My next trip to Tucson? Of course I’ll have a dog. But my hand will be twitching until it’s wrapped around that Campfire Margarita.
Janos says: Here’s the Pinacates Campfire Margarita recipe. Remember, it’s a campfire recipe so it depends on what you have, is not specific as at the bar, and scales up, but not down, because who would ever want less:
Janos’s Pinacates* Campfire Margarita
Makes 1 Doozy
2 parts mixed fresh citrus juices (grapefruit, orange, clementine, lemon, lime)
1 part (or more) tequila
¼ part Cointreau, or more for sweetness
Shake it up, salt the rim, pour it over ice and make more.
*NASA says, on its Earth Observatory website: The Pinacates region of Mexico’s Sonoran Desert is one of the most unique and striking landscapes in North America. Located just a few miles south of the Mexico-Arizona border, this volcanic field originated with the rifting of the Gulf of California millions of years ago, but the features seen today (volcanic peaks, lava flows, cinder cones and collapsed craters) formed in the late Pleistocene period (2 million to 11,000 years ago). The volcanic range is surrounded by one of North America’s largest dune fields, Gran Desierto.
February, 2014
WILL I MISS MILWAUKEE?
Sanford D’Amato
Frozen Garden, Hatfield
I’ve been writing professionally for close to 14 years but starting this blog feels like my first day at culinary school—filled with excitement and a bit of wonder.

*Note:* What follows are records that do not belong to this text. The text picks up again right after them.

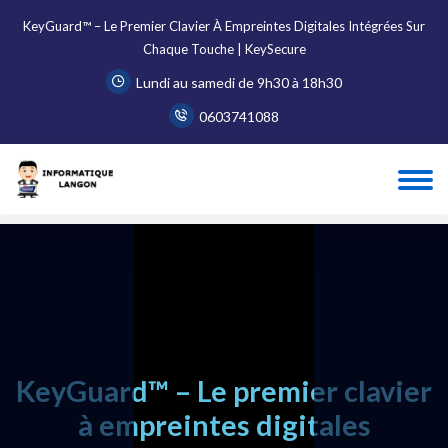
KeyGuard™ – Le Premier Clavier À Empreintes Digitales Intégrées Sur
Chaque Touche | KeySecure
Lundi au samedi de 9h30 à 18h30
0603741088
Accueil
Blog
KeyGuard™ – Le premier clavier à empreintes dig...
KeyGuard™ – Le premier clavier
à empreintes digitales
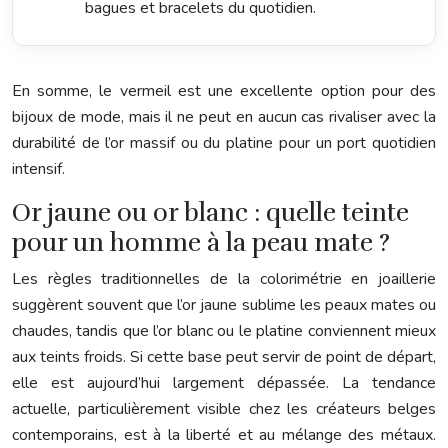
bagues et bracelets du quotidien.
En somme, le vermeil est une excellente option pour des
bijoux de mode, mais il ne peut en aucun cas rivaliser avec la
durabilité de l’or massif ou du platine pour un port quotidien
intensif.
Or jaune ou or blanc : quelle teinte
pour un homme à la peau mate ?
Les règles traditionnelles de la colorimétrie en joaillerie
suggèrent souvent que l’or jaune sublime les peaux mates ou
chaudes, tandis que l’or blanc ou le platine conviennent mieux
aux teints froids. Si cette base peut servir de point de départ,
elle est aujourd’hui largement dépassée. La tendance
actuelle, particulièrement visible chez les créateurs belges
contemporains, est à la liberté et au mélange des métaux.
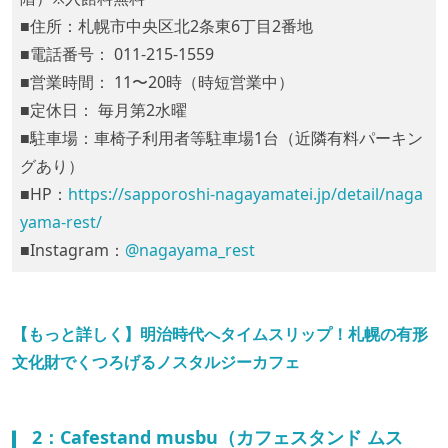
■住所：札幌市中央区北2条東6丁目2番地
⁡■電話番号： 011-215-1559
■営業時間： 11〜20時（時短営業中）
■定休日： 毎月第2水曜
■駐車場：車椅子利用者等駐車場1台（近隣有料パーキン
グあり）
■HP：
https://sapporoshi-nagayamatei.jp/detail/naga
yama-rest/
■Instagram：
@nagayama_rest
【もっと詳しく】明治時代へタイムスリップ！札幌の有形
文化財でくつろげるノスタルジーカフェ
2：Cafestand musbu（カフェスタンド ムス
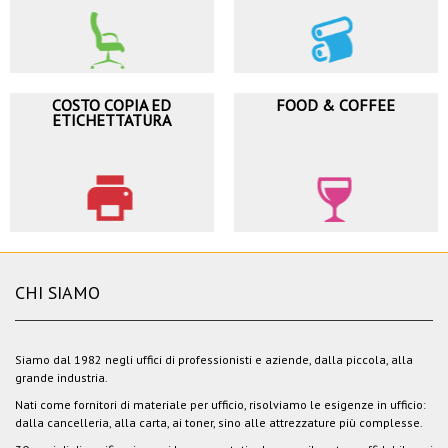
COSTO COPIA ED
FOOD & COFFEE
ETICHETTATURA
CHI SIAMO
Siamo dal 1982 negli uffici di professionisti e aziende, dalla piccola, alla
grande industria.
Nati come fornitori di materiale per ufficio, risolviamo le esigenze in ufficio:
dalla cancelleria, alla carta, ai toner, sino alle attrezzature più complesse.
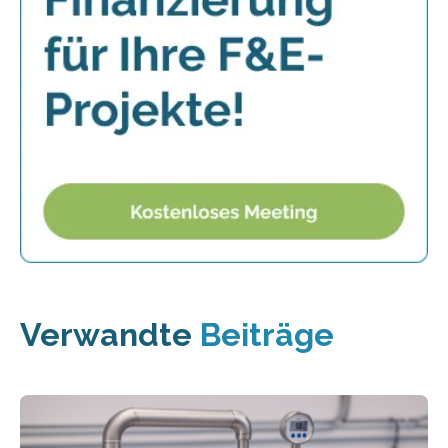
Verwandte
Beiträge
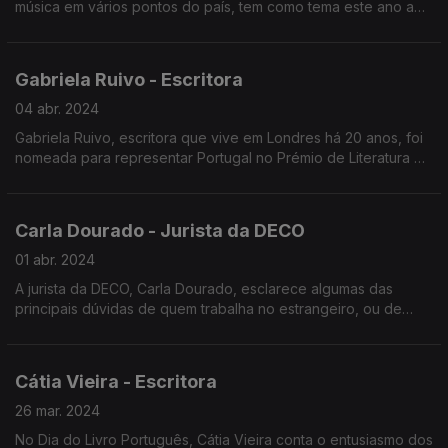
música em vários pontos do país, tem como tema este ano a
Intervenção.
Gabriela Ruivo - Escritora
04 abr. 2024
Gabriela Ruivo, escritora que vive em Londres há 20 anos, foi
nomeada para representar Portugal no Prémio de Literatura da
União Europeia, com o livro Lei da Gravidade.
Carla Dourado - Jurista da DECO
01 abr. 2024
A jurista da DECO, Carla Dourado, esclarece algumas das
principais dúvidas de quem trabalha no estrangeiro, ou de
quem regressa a Portugal, quanto à declaração de IRS.
Cátia Vieira - Escritora
26 mar. 2024
No Dia do Livro Português, Cátia Vieira conta o entusiasmo dos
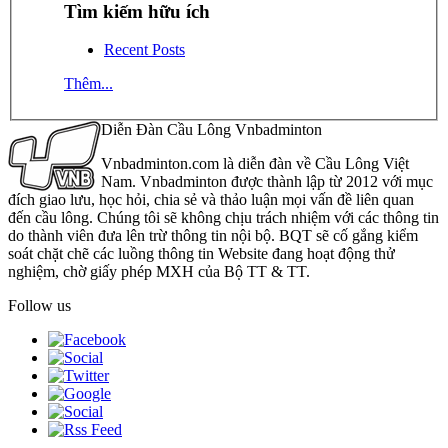
Tìm kiếm hữu ích
Recent Posts
Thêm...
Diễn Đàn Cầu Lông Vnbadminton
Vnbadminton.com là diễn đàn về Cầu Lông Việt
Nam. Vnbadminton được thành lập từ 2012 với mục
đích giao lưu, học hỏi, chia sẻ và thảo luận mọi vấn đề liên quan
đến cầu lông. Chúng tôi sẽ không chịu trách nhiệm với các thông tin
do thành viên đưa lên trừ thông tin nội bộ. BQT sẽ cố gắng kiểm
soát chặt chẽ các luồng thông tin Website đang hoạt động thử
nghiệm, chờ giấy phép MXH của Bộ TT & TT.
Follow us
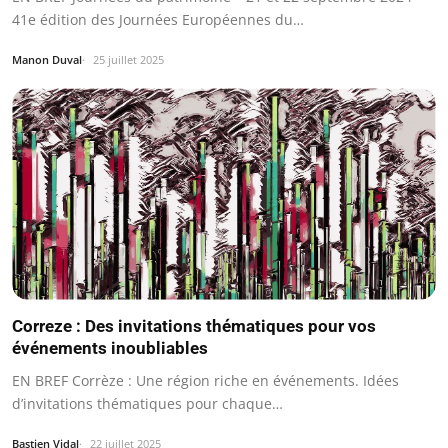
41e édition des Journées Européennes du…
Manon Duval
25 juillet 2025
Correze : Des invitations thématiques pour vos
événements inoubliables
EN BREF Corrèze : Une région riche en événements. Idées
d’invitations thématiques pour chaque…
Bastien Vidal
22 juillet 2025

It’s been a huge couple of years—a life-changer, as they say. With selling the restaurant the word “retirement” was floated—lord that sounded like a touch of fun after all those years of working! I heard that 70 was the new 30, which was really encouraging as I packed on the years. Although there was a slight letdown when it went on to say that the average dying age is now 75.
The response during my book tour has been heartwarming and emotional, especially when the inevitable question arises, “Will you miss Milwaukee?”
Except for the 10 years I spent in New York, everything I am, as a public and private person, has been defined by my other 54 years living in Milwaukee. From D’Amato’s Grocery where I started working, practically before I was forming words, to growing up on the Northwest side where my childhood boundaries after school at St. John de Nepomuc were from 35th Street to Sherman Boulevard and from Townsend to Congress. I was an altar boy, Cub and Boy Scout. I learned how to Twist, Shimmy, Tighten-Up and Mashed Potato, but most of all just sweat at dark and moody CYO dances under the glare of multiple habited nuns.
Milwaukee expanded exponentially when, along with my grade school friends Rick and Greg, I attended the Beatles concert at the Arena a few days before starting High school at Marquette; had my first kiss (thank you, Jane); hung out at Gilles Frozen Custard in my cooler-than-cool burlap jeans and large polka dot wide-collared shirt; had my first drink (two cans of warm Schlitz Malt Liquor that came out of me much faster than ingested); and got my first car, a beat-up beige Ford Fairlane V-8 with an after factory 4-on-the-floor—scary in the hands of a teenager.
Starting cooking as the fish fry guy at Kalt’s and becoming a misguided “frat boy” at UW-Milwaukee gave me reasons to move away from home. I spent ten years in New York for school and continuing education. Then back to Milwaukee in 1980 for my first permanent head chef’s job at John Byron’s Restaurant, where I met Angie, my wife and partner of 30+ years. We opened Sanford Restaurant one month shy of my 40th birthday, and had a 23-year run.
Now that my book is released, we have left Sanford in the capable hands of Justin and Sarah. And as I write today, the finishing touches are being put on our house addition/cooking school where we are starting a new life on the banks of the Connecticut River in Hatfield, Massachusetts. We don’t know how long this part of our journey will be, but just in case we are setting up a Squirrel charging station in the living room.
So, will I miss Milwaukee? The only people who change are the ones who want to forget where they come from. I can’t miss Milwaukee because I will never forget where I come from. It’s always with me, it’s in my DNA—I am Milwaukee.